I'm back from my trip now, so in return for all the tips I got over the emails, here are some of my reflections from our three week trip to Japan.
- The garden of Shoren-in, Kyoto. We visited this one just after the crowds of cherry blossoms (and people) at the Heian-jingu, so it was particularly peaceful. What I liked so much about this was the way that garden and building flowed into each other, with strips of garden in between the various buildings.
- The dinner spreads at the nicer Ryokans we stayed in. One of the frustrations of eating in Japan is that it's difficult to order and experiment with the food, so having a ryokan dinner just gives you a spread full of lots of inscrutable dishes was always fun. If you don't stay at a Ryokan we got a similar meal at Ganko Nijo-en (see tips).
- Japanese hospitality was remarkable. Even when our common language was confined to little more than 'thank you', we saw time and time again how people would naturally go out of their way to be helpful. The level of service was better than anywhere else we've been.
- The hike up Misen on Miyajima with views of the inland sea.
- The moss garden of Jizo-in, Kyoto. The really famous moss garden in Kyoto is Saiho-in, but the reservation process for getting in was alarming. Lonely Planet led us to Jizo-in nearby.In fact the carpets of moss and tree roots were so beautiful. American and English gardens tend to treat moss as a weed that disfigures lawns - but we find a moss carpet much more attractive than a lawn.
- The hot bath before dinner at a ryokan - just the thing to feel relaxed before the splendid dinner.
- The volunteer English speaking guide at Himeji-jo.
- A lunch box of fried eel in the Kassui-ken restaurant inside Koko-en in Himeji. It was obviously set up for tourists, but it made me fall in love with fried conger eel.
- The language barrier was particularly tough in Japan. I've traveled often to places without knowing the language, but I found Japan quite hard to deal with (compared to Europe, or even with Thailand). Not being able to decipher the written language was difficult, although thank goodness most of the signs of the rail lines had roman text.
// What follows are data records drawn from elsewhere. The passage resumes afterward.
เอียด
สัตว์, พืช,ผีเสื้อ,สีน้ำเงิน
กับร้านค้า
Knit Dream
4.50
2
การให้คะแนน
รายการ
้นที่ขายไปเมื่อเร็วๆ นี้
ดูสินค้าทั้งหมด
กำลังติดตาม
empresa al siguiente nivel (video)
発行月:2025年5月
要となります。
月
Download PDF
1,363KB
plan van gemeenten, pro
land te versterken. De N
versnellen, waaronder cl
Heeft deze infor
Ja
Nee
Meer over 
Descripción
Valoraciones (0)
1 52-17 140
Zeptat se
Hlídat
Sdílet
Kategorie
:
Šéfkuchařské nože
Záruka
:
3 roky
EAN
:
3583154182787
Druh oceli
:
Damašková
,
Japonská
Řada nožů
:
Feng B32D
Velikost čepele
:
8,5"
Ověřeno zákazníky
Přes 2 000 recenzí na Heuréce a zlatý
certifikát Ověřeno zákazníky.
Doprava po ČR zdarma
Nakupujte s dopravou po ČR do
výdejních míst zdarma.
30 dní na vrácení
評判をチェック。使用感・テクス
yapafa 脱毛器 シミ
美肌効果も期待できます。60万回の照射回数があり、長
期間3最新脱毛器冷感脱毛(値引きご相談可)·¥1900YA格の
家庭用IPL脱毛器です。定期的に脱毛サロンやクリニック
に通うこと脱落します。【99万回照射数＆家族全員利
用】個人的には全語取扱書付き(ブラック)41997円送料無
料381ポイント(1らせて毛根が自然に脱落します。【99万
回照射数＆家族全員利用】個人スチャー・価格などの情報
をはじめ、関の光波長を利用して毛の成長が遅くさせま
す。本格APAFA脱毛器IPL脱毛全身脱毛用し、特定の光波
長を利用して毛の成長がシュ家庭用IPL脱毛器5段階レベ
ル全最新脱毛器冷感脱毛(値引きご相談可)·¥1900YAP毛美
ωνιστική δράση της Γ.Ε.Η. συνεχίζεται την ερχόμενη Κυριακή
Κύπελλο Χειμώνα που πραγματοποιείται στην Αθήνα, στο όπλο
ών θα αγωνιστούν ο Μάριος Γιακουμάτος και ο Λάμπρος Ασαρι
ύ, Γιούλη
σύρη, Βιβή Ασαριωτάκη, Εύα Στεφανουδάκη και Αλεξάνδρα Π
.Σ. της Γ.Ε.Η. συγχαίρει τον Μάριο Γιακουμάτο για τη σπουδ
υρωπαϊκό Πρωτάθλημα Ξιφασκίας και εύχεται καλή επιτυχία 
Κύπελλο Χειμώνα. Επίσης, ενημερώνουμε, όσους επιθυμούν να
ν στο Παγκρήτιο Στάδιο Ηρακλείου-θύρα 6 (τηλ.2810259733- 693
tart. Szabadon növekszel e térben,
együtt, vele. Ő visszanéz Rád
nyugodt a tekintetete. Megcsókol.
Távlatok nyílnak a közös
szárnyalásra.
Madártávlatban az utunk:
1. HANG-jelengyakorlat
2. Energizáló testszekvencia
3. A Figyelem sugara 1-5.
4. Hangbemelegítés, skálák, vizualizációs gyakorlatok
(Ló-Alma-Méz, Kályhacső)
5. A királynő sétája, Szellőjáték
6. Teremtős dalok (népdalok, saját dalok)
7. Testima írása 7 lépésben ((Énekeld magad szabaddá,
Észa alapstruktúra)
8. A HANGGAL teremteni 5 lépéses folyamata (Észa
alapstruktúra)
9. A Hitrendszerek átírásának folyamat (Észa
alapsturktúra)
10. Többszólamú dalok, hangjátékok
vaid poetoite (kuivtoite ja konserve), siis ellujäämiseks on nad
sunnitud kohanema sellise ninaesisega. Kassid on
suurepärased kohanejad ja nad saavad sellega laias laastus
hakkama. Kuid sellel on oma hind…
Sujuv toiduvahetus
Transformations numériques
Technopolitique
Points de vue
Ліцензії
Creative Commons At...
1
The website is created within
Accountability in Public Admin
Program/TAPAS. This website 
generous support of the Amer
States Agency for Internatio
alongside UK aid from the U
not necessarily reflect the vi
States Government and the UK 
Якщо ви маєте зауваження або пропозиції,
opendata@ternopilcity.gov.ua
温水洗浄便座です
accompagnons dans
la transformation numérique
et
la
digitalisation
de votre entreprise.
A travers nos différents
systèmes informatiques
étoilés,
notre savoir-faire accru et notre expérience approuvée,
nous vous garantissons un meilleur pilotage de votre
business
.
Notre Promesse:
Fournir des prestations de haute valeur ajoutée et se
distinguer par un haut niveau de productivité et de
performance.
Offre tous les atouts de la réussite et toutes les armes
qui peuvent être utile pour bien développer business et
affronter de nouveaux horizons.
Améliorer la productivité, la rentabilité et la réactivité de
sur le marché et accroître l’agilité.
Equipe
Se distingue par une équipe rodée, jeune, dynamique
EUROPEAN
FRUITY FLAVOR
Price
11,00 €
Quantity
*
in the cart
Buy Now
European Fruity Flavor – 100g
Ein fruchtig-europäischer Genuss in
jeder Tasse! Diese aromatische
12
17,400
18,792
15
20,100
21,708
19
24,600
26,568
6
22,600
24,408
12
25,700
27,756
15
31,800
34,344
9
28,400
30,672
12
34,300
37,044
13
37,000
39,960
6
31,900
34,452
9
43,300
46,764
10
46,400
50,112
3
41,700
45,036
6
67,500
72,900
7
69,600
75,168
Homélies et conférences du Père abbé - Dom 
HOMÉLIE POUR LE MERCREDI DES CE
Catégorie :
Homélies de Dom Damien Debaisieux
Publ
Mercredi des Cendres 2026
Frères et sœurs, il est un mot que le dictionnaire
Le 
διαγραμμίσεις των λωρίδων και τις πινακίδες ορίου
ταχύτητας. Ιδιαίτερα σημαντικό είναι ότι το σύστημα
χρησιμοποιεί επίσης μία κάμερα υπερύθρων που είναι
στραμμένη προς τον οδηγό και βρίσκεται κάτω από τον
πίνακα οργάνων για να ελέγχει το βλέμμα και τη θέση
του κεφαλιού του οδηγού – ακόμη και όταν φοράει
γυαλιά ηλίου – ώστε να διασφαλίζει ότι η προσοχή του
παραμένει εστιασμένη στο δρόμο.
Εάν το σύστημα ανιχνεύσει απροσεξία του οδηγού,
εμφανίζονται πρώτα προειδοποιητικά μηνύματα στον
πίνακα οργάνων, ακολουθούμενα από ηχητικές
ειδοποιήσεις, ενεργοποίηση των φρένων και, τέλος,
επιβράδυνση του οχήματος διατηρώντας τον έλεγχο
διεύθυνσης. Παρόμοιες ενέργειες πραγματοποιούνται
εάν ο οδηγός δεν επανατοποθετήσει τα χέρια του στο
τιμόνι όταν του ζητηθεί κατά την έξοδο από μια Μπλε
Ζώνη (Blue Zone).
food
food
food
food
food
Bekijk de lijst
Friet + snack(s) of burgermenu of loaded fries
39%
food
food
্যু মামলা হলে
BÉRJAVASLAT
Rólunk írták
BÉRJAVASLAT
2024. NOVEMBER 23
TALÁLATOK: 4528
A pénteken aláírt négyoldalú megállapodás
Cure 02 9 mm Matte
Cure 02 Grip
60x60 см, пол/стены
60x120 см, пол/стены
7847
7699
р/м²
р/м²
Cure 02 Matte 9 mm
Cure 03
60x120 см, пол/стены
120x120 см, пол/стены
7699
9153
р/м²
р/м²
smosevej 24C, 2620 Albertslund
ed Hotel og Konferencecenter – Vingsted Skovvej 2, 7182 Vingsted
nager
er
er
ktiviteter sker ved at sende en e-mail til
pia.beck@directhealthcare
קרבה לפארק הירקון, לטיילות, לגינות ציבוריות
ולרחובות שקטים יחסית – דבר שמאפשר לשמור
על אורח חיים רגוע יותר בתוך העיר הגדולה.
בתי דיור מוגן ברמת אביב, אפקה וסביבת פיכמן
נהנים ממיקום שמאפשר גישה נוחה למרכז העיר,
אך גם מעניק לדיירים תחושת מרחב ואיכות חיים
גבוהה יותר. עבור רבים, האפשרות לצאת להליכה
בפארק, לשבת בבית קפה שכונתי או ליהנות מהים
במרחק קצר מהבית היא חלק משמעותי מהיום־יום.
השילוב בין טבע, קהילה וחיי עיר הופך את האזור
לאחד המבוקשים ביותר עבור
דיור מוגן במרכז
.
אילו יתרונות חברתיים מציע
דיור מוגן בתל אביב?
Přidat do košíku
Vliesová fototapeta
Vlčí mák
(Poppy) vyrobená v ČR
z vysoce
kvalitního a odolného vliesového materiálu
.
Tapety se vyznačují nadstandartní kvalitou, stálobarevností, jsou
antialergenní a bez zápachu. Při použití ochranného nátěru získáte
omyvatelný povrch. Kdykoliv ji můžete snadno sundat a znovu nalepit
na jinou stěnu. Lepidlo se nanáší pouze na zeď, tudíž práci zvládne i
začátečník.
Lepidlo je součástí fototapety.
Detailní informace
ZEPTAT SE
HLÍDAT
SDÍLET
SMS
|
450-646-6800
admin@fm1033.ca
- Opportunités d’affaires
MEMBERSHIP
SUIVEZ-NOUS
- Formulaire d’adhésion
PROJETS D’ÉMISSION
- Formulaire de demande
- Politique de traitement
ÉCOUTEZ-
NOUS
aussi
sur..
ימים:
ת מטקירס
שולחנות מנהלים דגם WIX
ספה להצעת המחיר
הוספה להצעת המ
- We didn't find much guidance on hiking at this time of year. Most of the hiking in the Lonely Planet hiking book was high level and needed to be done in summer. Miyajima only had a map for the one day hike we did. Getting hiking information was generally hard. The one area we ran into with decent hiking information as the Fuji Five Lakes region, north of Mount Fuji.
- Using the trains to get around worked very well. The signs and information on the trains and in the stations stopped us from ever feeling lost. Make sure you get a Japan Rail Pass before you go to Japan (as you can only get it abroad) as it's both convenient and a good deal.
- Make sure your luggage fits in the luggage lockers. Before I left my contact Miwa Sato very helpfully gave us the dimensions of the largest locker size - 100cm by 60cm by 30cm. The dimension to watch is the smallest one as many bags I looked at were very close to the depth of that minimum size.
- If you don't like the hassle of moving hotels, consider spending the entire trip based in Kyoto. There's tons to do in the city with all the temples and gardens, there are plenty of day-trip options to interesting places within an hour or two on the train, and the Lonely Planet hiking book suggested some nice sounding hikes. I'm glad we wandered around the country a bit, but I could imagine enjoying a Kyoto only vacation for a couple of weeks.
- We got our accommodations by turning up and asking at the tourist information for the town we were in. In all cases we found the tourist information to be very helpful, with particularly gold stars going to the people at the Hiroshima Shinkansen desk and at Matsumoto. Not just did they give excellent advice on Ryokans (for Miyajima and Matsumoto), they also spoke fluent English.
- Two restaurants we really enjoyed in Kyoto. The first was Karyo-an, an atmospheric grill place we got from the Kyoto visitors guide. There they grill up various things in front of you, serving you the food on lovely ceramics, and there's also an English menu. It's on the east side of Kyamachi, just south of Okie on the third floor of the Yurika building. The second is Ganko Nijo-en which serves mixed dinner spreads comparable to what we got in the Ryokans, with a splendid Japanese garden to gaze on. It's also on the east side of Kyamachi, just south of Nijo (and in the Lonely Planet). There's a picture menu to guide you, although you will need to be able to decipher Kanji numbers for the prices. It also takes credit cards - a useful treat for those final days when you want to avoid a last trip to the ATM machine. Sadly both places have their signs in Kanji, which I don't have to hand here.
I'd like to pay thanks to various people who met and looked after us. Microsoft were their usual excellent hosts in Tokyo, leaving us with nothing to worry about during the business part of our trip. Miwa Sato solved a couple of critical problems. Yoshi Nagase hosted us at the Tokyo XP user group. Naoya Maekawa, his colleague from the XP Kansai users group and their families joined us for a fun afternoon away from the guidebooks in Kyoto.